Sans sombrer dans l’opportunisme, l’équipe de Radio Droit de cité veut avant tout conserver son indépendance et son autonomie. Dès lors, la proposition de la maire, Annette Peulvast-Bergeal, semble séduisante. « Il faut l’étudier attentivement, rencontrer les gens et en discuter autour d’une table. »
Le ton reste modéré, mesuré et prudent. « Toutes les propositions sont les bienvenues et nous les étudierons toutes. »

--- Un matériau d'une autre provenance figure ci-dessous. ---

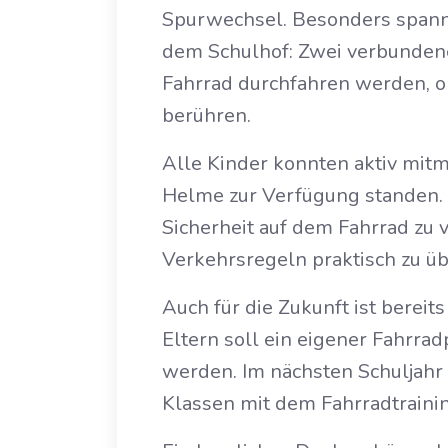
Spurwechsel. Besonders spann
dem Schulhof: Zwei verbunden
Fahrrad durchfahren werden, o
berühren.
Alle Kinder konnten aktiv mit
Helme zur Verfügung standen. S
Sicherheit auf dem Fahrrad zu 
Verkehrsregeln praktisch zu üb
Auch für die Zukunft ist bereit
Eltern soll ein eigener Fahrrad
werden. Im nächsten Schuljahr 
Klassen mit dem Fahrradtrainin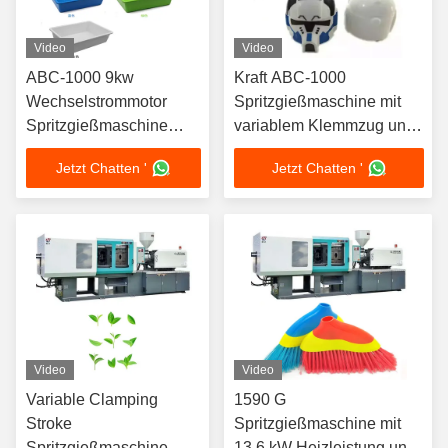
Video
Video
ABC-1000 9kw
Kraft ABC-1000
Wechselstrommotor
Spritzgießmaschine mit
Spritzgießmaschine
variablem Klemmzug und
Energieeinsparung
270 L Ölbehälterkapazität
Jetzt Chatten '
Jetzt Chatten '
13,6kw Heizleistung
Video
Video
Variable Clamping
1590 G
Stroke
Spritzgießmaschine mit
Spritzgießmaschine
13,6 kW Heizleistung und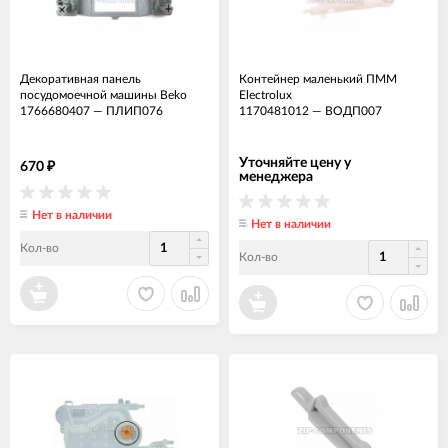
Декоративная панель
Контейнер маленький ПММ
посудомоечной машины Beko
Electrolux
1766680407
—
ПЛИП076
1170481012
—
ВОДП007
Уточняйте цену у
670
₽
менеджера
Нет в наличии
Нет в наличии
Кол-во
Кол-во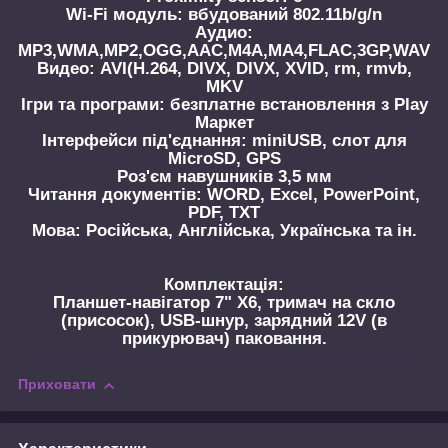
Wi-Fi модуль: вбудований 802.11b/g/n
Аудио:
MP3,WMA,MP2,OGG,AAC,M4A,MA4,FLAC,3GP,WAV
Видео: AVI(H.264, DIVX, DIVX, XVID, rm, rmvb,
MKV
Ігри та програми: безплатне встановлення з Play
Маркет
Інтерфейси під'єднання: miniUSB, слот для
MicroSD, GPS
Роз'єм навушників 3,5 мм
Читання документів: WORD, Excel, PowerPoint,
PDF, TXT
Мова: Російська, Англійська, Українська та ін.
Комплектація:
Планшет-навігатор 7" X6, тримач на скло
(присосок), USB-шнур, зарядний 12V (в
прикурювач) паковання.
Приховати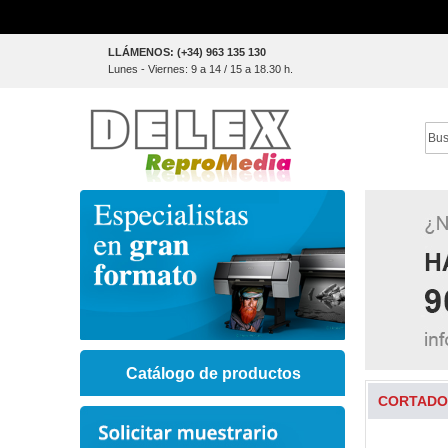
Skip
LLÁMENOS: (+34) 963 135 130
to
Lunes - Viernes: 9 a 14 / 15 a 18.30 h.
Content
Sear
Catálogo de productos
CORTADOR
Skip
to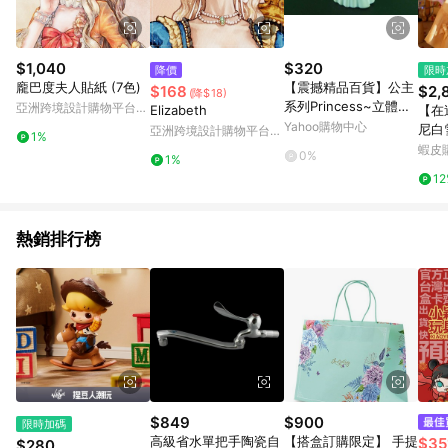
$1,040
$320
降價
限時
龐巴度夫人貼紙 (7色)
【震撼精品百貨】公主
$168
$2,
(降$18)
系列Princess~立體造
亞洲跨境設計購物平台
Elizabeth
【在
型鑰匙圈-灰姑娘圖案
Pinkoi
Yahoo購物中心
尼白
亞洲跨境設計購物平台
1%
osp
Pinkoi
蝦皮
0%
1%
生日
1
聖誕
迪士
熱銷排行榜
$849
$900
限時加碼
高級省水單把手陶瓷自
【搭盒訂購限定】 手提
$35
$280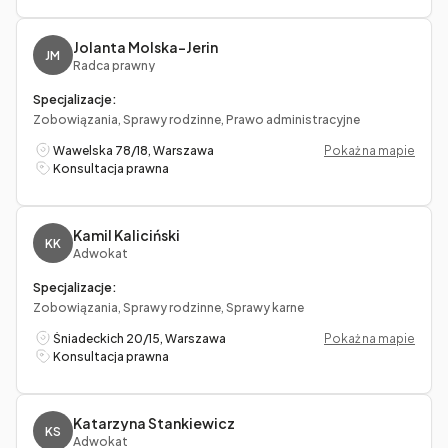
Jolanta Molska-Jerin
JM
Radca prawny
Specjalizacje:
Zobowiązania, Sprawy rodzinne, Prawo administracyjne
Wawelska 78/18, Warszawa
Pokaż na mapie
Konsultacja prawna
Kamil Kaliciński
KK
Adwokat
Specjalizacje:
Zobowiązania, Sprawy rodzinne, Sprawy karne
Śniadeckich 20/15, Warszawa
Pokaż na mapie
Konsultacja prawna
Katarzyna Stankiewicz
KS
Adwokat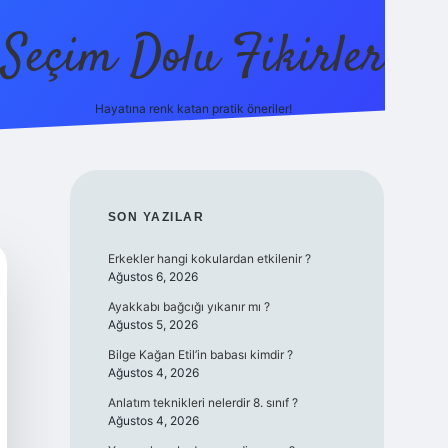
Seçim Dolu Fikirler
Hayatına renk katan pratik öneriler!
piabellacasino
SIDEBAR
SON YAZILAR
Erkekler hangi kokulardan etkilenir ?
Ağustos 6, 2026
Ayakkabı bağcığı yıkanır mı ?
Ağustos 5, 2026
Bilge Kağan Etil’in babası kimdir ?
Ağustos 4, 2026
Anlatım teknikleri nelerdir 8. sınıf ?
Ağustos 4, 2026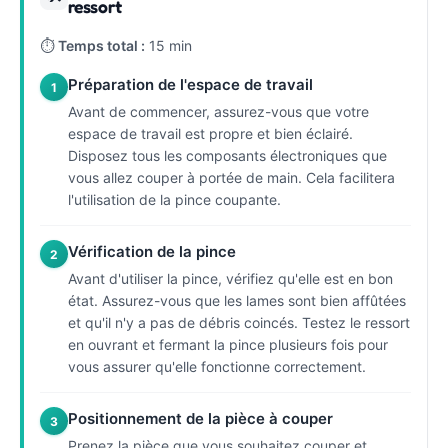
ressort
⏱
Temps total :
15 min
Préparation de l'espace de travail
1
Avant de commencer, assurez-vous que votre
espace de travail est propre et bien éclairé.
Disposez tous les composants électroniques que
vous allez couper à portée de main. Cela facilitera
l'utilisation de la pince coupante.
Vérification de la pince
2
Avant d'utiliser la pince, vérifiez qu'elle est en bon
état. Assurez-vous que les lames sont bien affûtées
et qu'il n'y a pas de débris coincés. Testez le ressort
en ouvrant et fermant la pince plusieurs fois pour
vous assurer qu'elle fonctionne correctement.
Positionnement de la pièce à couper
3
Prenez la pièce que vous souhaitez couper et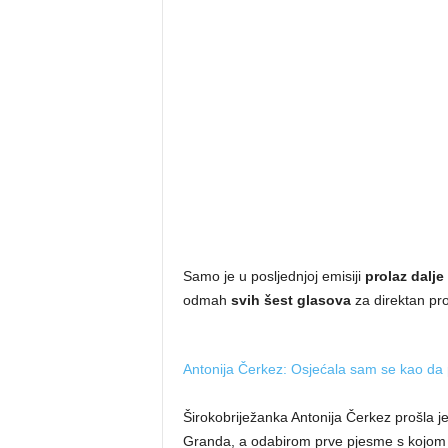
Samo je u posljednjoj emisiji
prolaz dalje
odmah
svih šest glasova
za direktan pr
Antonija Čerkez: Osjećala sam se kao da
Širokobriježanka Antonija Čerkez prošla 
Granda, a odabirom prve pjesme s kojom se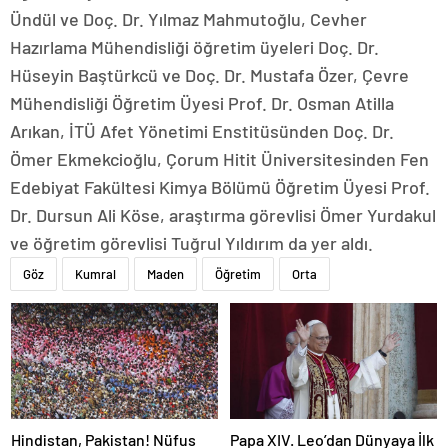
Ündül ve Doç. Dr. Yılmaz Mahmutoğlu, Cevher
Hazırlama Mühendisliği öğretim üyeleri Doç. Dr.
Hüseyin Baştürkcü ve Doç. Dr. Mustafa Özer, Çevre
Mühendisliği Öğretim Üyesi Prof. Dr. Osman Atilla
Arıkan, İTÜ Afet Yönetimi Enstitüsünden Doç. Dr.
Ömer Ekmekcioğlu, Çorum Hitit Üniversitesinden Fen
Edebiyat Fakültesi Kimya Bölümü Öğretim Üyesi Prof.
Dr. Dursun Ali Köse, araştırma görevlisi Ömer Yurdakul
ve öğretim görevlisi Tuğrul Yıldırım da yer aldı.
Göz
Kumral
Maden
Öğretim
Orta
Hindistan, Pakistan! Nüfus
Papa XIV. Leo’dan Dünyaya İlk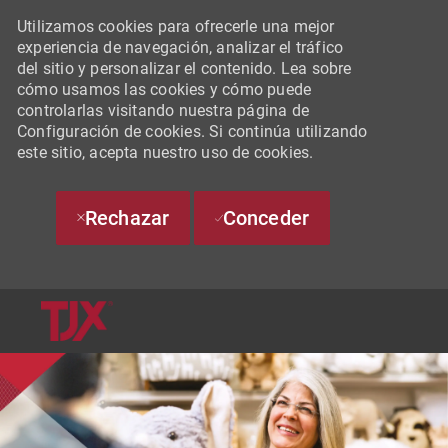
Utilizamos cookies para ofrecerle una mejor
experiencia de navegación, analizar el tráfico
del sitio y personalizar el contenido. Lea sobre
cómo usamos las cookies y cómo puede
controlarlas visitando nuestra página de
Configuración de cookies. Si continúa utilizando
este sitio, acepta nuestro uso de cookies.
Rechazar
Conceder
SKIP TO MAIN CONTENT
-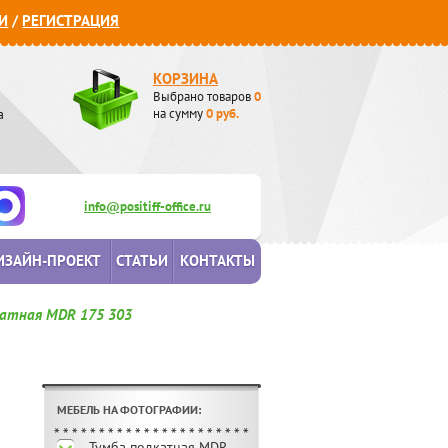
И
/
РЕГИСТРАЦИЯ
КОРЗИНА
Выбрано товаров
0
а
на сумму
0
руб.
info@positiff-office.ru
ИЗАЙН-ПРОЕКТ
СТАТЬИ
КОНТАКТЫ
катная MDR 175 303
МЕБЕЛЬ НА ФОТОГРАФИИ:
Тумба подкатная MDR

Plus qu’un local, un partenariat
« Nous avons toujours soutenu la radio, affirme Frédéric Mallozi, chef de cabinet d’Annette Peulvast-Bergeal, et sa disparition serait vraiment désagréable. » D’où la proposition d’hébergement au Domaine de la vallée, dans le parc immobilier d’Emmaüs.
Avec ce nouveau local, Mantes-la-Ville souhaite créer un véritable partenariat avec la Région. « La radio pourrait s’étendre à l’agglomération au lieu d’être restreinte à une seule ville et ça réhabiliterait le Domaine. »
Silence radio
En proposant une association entre RDC et la Région, la mairie veut « faire grandir la radio » tout en posant les bases d’un véritable partenariat, avec ses obligations mutuelles. « Il faudra signer une convention d’objectifs à respecter des deux côtés. » Frédéric Mallozi ajoute que, si proposition il y a, elle ne sera validée que lorsque les tensions internes de la radio seront résolues.
De leur côté les membres de Radio Droit de cité veulent eux aussi garantir la stabilité de leur institution par la signature d’une convention.
Mais il faut d’abord enrayer la crise qui n’en finit pas de gangrener la station. À l’issue de la médiation orchestrée par le Conseil supérieur de l’audiovisuel le 21 avril dernier, un accord de protocole avait été signé en l’état par les fondateurs de la radio, portés par Bernard Kossoko.
Mais, l’autre partie, menée par Lahbib Eddaouidi, refuse de signer tant que sa proposition n’est pas ratifiée.
Pour Adil Farquane, la crise ne se résorbera qu’avec « la signature du protocole d’accord entre les deux parties » qui pourrait ainsi permettre à RDC de retrouver sa grille de programmes.
En attendant, les membres de la radio veulent faire appel de l’avis d’expulsion, jugé « inadmissible et scandaleux ». Sans changer de fréquence, l’onde de choc n’a pas fini de résonner.